In a review article, Jaeger and Monk [31] pointed out that the inference of biological networks in the presence of few time-point measurements, many genes, measurement errors and random fluctuations in the environment is inherently difficult. Because of this limitation, methods for computational inference of gene regulation networks can be crudely divided into two approaches: non-linear or state-space based modeling of the complex interactions between a restricted number of genes (typically ten) with hidden protein transcription factors; or simpler, but linear, models of transcription factor-gene interactions [3235], relying on larger (hundreds to thousands) numbers of microarray measurements.
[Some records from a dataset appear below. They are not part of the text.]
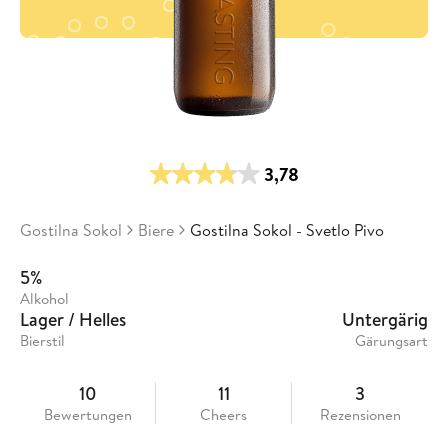
3,78
Gostilna Sokol
Biere
Gostilna Sokol - Svetlo Pivo
5%
Alkohol
Lager / Helles
Untergärig
Bierstil
Gärungsart
10
11
3
Bewertungen
Cheers
Rezensionen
State-space models (SSM) are a general category of machine learning algorithms that model the dynamics of a sequence of data by encoding the joint likelihood of observed and hidden variables. A popular probabilistic example of SSMs that have been applied to gene expression data are dynamical bayesian networks [36], such as linear dynamical systems [37, 38]. SSMs assume an observed sequence y(t) (in our case, gene expression data) to be generated from an underlying unknown sequence z(t), also called 'hidden states'. Consecutive hidden states form a Markov chain {z(0), z(1), ..., z(T-2), z(T-1)} (in our case, the sequence contains seven states at 0, 3, 6, 9, 12, 15 and 20 minutes); each transition in the chain corresponds to the same stationary (that is, time invariant) dynamical model f.

As a first example of complex SSMs, Zhang et al. used gaussian processes dynamical models with nonlinear dynamics to infer the profile of a single transcription factor (the tumor suppressor p53) and explained the activity of a large collection of genes using that transcription factor only (without any other transcription factor-gene interaction) [39]. Another example is the linear dynamical system, which Beal et al. [37] as well as Angus et al. [38] used to infer the profiles of 14 hidden transcription factors for 10 observed genes only, either without predictive cross-validation [37], or on synthetically generated data [38].

Examples of first-order linear dynamical models for gene expression include the Inferelator by Bonneau et al. [32, 33]. The Inferelator consists of a kinetic ODE that follows the Wahde and Hertz equation [40] and where transcription factors contribute linearly. This ODE also includes an mRNA degradation term. Some instances of the Inferelator introduce nonlinear AND, OR and XOR relationships between pairs of genes, based on a previous bi-clustering of genes. One has to note that the Inferelator has been mostly applied to datasets with hundreds of data-points (for example, Halobacterium).

Other examples include the first-order vector autoregressive model VAR(1) [35] and the 'Brownian motion' model (which is a VAR(1) model of changes in mRNA concentration) [34]. Lozano et al. [41] suggested using a dynamic dependency on the past 2, 3, or 4 time points, but this was impractical in our case given the relatively small number of microarray measurements in our experiments.

Two microarray replicates were acquired in this study. Since each replicate is independent of all microarrays preceding and following in time, there were four possible transitions between any two time points t and t + 1, and we therefore used four replicate sequences to train the machine learning algorithm.

A noise reduction approach to state-space modeling of regulatory gene networks

In a departure from previous SSM frameworks, our noise-reduction approach uses the hidden variables to represent an idealized, 'true' sequence of gene expressions z(t) that would be measured if there were no noise. The set of all genes at time t is modeled by a 'latent' (that is, hidden but correct) variable (denoted z(t)), about which noisy observations y(t) are made.

Specifically, we a) model the dynamics on hidden states z(t) instead of modeling them directly on the Affymetrix data y(t), as well as b) have the hidden sequence z(t) generate the actual observed sequence y(t) of mRNA, while incorporating measurement uncertainty. Such an approach has been used in robotics to cope with errors coming from sensors. Our proposed SSM is depicted in Figure 4a, where each node y(t) or z(t) represents a vector of all gene expressions at a particular time point, and where latent variables are represented by large red circles, and observed variables by large black circles.

Figure 4

State space modeling predicts transcription factor influence. (a) Conceptual scheme of the state space modeling. An unknown function f (red square) relates the values of latent variables Z(t) and Z(t + 1) (for all t) corresponding to consecutive time measurements. Learning algorithms iteratively optimize the function f mapping latent values of transcription factors to changes to target genes (and transcription factors themselves at time t + 1). (b) The whole dataset (from 0 to 20 minutes of KNO3 treatment) has been learnt by state space modeling (validated to be predictive in a leave-one-last approach; Table 2). The resulting f function has learnt possible connections and can be displayed as an influence matrix. SPL9 is a transcription factor predicted to be a potential bottleneck and is further experimentally studied.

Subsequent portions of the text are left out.